Halycon is a private investment company that has been largely funded from the Tim Horton’s windfall.
Joyce and Halcyon weren’t just passive participants in the merger. In fact, Joyce had stakes in both RFA and Artis prior to the merger.
The same can be said for the CEO of RFA, Ben Rodney. Rodney was CEO of RFA and he was the Chairman of the Board of Artis.
Clearly the big players involved here know what they are combining and they have a plan of how they want this to go down.
WHERE DOES THIS ALL LEAVE US?
When the merger closed RTA consolidated shares on a 3:1 basis. Artis shareholders received 31.7 million shares, RFA holders got 14.9 million.
RFA’s own book value was $270 million pre-acquisition. So on a per share basis, it was about $18 on a post-consolidation basis. The stock trades at $24 today, so a premium to book.
The operating performance before the merger is harder to read. RFA lost $29 million in 2025 after making $17 million the previous year. They saw much higher operating expenses year-over-year even on essentially flat net revenue.
Drilling down on those expenses, the two big increases came from commissions and professional services.

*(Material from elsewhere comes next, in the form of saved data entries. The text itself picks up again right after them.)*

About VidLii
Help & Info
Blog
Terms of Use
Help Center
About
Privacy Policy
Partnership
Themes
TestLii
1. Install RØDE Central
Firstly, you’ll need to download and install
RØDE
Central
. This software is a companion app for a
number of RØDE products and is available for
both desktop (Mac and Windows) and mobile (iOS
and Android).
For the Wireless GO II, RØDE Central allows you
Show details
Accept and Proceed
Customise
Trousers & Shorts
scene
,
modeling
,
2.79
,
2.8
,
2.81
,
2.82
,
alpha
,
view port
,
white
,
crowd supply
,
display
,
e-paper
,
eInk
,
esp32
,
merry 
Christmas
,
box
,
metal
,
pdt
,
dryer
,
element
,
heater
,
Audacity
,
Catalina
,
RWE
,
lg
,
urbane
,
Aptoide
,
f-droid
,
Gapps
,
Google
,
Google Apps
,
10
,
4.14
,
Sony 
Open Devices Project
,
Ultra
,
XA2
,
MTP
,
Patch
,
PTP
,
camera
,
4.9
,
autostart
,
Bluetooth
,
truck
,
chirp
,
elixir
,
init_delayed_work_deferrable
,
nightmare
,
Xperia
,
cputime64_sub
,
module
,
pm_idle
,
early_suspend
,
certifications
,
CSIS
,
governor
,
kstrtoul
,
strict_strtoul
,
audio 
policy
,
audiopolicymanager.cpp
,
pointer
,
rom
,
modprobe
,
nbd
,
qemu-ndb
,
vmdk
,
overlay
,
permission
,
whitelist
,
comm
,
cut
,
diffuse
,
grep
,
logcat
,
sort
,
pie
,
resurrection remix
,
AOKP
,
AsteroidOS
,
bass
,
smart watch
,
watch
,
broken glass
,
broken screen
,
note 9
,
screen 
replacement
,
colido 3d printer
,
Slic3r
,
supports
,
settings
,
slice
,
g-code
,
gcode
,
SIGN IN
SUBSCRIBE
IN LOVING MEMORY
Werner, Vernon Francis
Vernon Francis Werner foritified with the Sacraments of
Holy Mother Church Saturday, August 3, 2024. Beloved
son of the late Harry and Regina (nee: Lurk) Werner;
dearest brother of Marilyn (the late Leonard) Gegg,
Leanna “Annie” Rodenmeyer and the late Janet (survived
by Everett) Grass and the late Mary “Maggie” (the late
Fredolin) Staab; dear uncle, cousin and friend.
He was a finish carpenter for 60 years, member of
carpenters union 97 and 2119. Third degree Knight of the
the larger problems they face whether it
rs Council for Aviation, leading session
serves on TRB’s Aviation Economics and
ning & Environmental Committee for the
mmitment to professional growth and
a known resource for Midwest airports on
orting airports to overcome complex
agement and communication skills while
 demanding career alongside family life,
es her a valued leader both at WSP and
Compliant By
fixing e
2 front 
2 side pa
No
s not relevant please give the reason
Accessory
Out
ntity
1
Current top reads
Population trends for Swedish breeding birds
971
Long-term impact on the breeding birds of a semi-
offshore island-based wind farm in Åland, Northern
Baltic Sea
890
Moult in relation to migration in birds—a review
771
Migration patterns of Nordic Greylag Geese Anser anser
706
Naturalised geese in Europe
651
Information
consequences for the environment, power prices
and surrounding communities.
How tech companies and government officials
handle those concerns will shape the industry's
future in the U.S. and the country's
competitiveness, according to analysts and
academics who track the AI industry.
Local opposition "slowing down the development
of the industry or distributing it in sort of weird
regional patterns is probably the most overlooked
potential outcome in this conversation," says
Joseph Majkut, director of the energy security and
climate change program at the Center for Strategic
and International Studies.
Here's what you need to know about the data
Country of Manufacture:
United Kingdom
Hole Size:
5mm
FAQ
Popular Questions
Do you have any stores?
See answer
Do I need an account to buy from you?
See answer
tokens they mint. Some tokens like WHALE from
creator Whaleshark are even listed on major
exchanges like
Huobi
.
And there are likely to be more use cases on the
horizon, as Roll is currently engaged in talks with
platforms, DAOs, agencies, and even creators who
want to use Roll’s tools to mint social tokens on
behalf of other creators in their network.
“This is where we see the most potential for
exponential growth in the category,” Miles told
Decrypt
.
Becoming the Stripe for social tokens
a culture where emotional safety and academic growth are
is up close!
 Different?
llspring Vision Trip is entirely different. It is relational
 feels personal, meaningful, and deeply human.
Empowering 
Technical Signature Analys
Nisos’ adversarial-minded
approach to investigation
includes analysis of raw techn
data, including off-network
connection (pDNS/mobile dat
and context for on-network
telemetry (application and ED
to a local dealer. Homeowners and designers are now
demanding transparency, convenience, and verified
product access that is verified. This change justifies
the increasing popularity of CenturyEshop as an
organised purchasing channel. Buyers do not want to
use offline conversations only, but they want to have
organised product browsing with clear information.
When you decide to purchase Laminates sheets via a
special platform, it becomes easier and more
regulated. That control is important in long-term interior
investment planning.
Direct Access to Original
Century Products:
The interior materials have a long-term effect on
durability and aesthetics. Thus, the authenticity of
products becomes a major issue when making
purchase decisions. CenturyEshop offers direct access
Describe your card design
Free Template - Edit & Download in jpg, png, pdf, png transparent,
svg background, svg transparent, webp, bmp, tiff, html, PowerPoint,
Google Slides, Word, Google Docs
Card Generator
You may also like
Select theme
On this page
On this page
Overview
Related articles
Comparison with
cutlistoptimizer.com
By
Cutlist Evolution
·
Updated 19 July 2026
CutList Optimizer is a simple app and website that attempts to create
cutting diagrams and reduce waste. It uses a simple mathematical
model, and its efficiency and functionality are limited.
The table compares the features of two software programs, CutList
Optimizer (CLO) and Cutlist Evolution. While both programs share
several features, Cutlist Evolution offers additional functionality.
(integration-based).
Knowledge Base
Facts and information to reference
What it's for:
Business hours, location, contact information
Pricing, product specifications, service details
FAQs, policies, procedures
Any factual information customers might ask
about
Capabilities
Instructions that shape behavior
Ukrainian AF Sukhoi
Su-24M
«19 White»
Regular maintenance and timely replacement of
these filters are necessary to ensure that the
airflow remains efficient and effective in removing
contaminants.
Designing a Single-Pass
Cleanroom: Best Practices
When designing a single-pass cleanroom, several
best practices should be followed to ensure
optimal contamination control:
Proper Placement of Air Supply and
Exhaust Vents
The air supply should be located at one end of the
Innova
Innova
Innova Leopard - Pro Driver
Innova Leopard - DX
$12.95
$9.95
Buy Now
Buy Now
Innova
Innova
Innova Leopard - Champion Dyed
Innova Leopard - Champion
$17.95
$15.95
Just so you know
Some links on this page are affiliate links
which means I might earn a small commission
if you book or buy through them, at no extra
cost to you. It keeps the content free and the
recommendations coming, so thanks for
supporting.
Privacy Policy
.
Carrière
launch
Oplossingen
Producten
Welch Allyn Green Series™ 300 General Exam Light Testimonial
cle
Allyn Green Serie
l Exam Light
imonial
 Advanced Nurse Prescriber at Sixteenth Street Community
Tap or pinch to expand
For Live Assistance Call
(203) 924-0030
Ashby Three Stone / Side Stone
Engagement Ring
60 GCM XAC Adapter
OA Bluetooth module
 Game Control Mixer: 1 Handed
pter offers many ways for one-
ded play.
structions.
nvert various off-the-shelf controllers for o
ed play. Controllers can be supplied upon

Source: RFA Annual Report Statement
I don’t know why commissions were so much higher in 2025 when RFA’s loan originations were just up a bit from 2024. I also don’t know if the big increase in professional services were because of the Artis merger, or something else?
Again, because this is a newly public company via RTO, there isn’t a deep well of public disclosure to explain the swing.
What RFA has laid out is a plan for growth.

Source: RFA Business Combination Presentation
Their 3–5-year target of $8-$12 billion of lending assets is 3-5x more than today. Their goal of 40%-50% net income CAGR would exceed even the most aggressive banks out there.
Run the math on that ROE target. Combined equity of roughly $1.5 billion. A 13% ROE gets you to about $200 million of net income — or $4.30 per share. Against a stock price of just over $24, that’s a price-to-earnings multiple of less than 6x. On target numbers.
Below is a comparison of these pro-forma RFA numbers versus 2026 estimates from RBC of other Canadian banks.

Source: RBC Capital Markets
The comparison makes RFA look pretty darn cheap. The reason for the discount is simple. RFA has to realize the asset sales, raise enough deposits to finance them and make the loans before they can realize that ROE.
Each of those pieces is achievable. None of them is guaranteed. But if you believe management can execute — and the early evidence is encouraging — the stock at $24 is pricing in a lot of skepticism that may not be warranted.
Which could be a very good reason to own it here.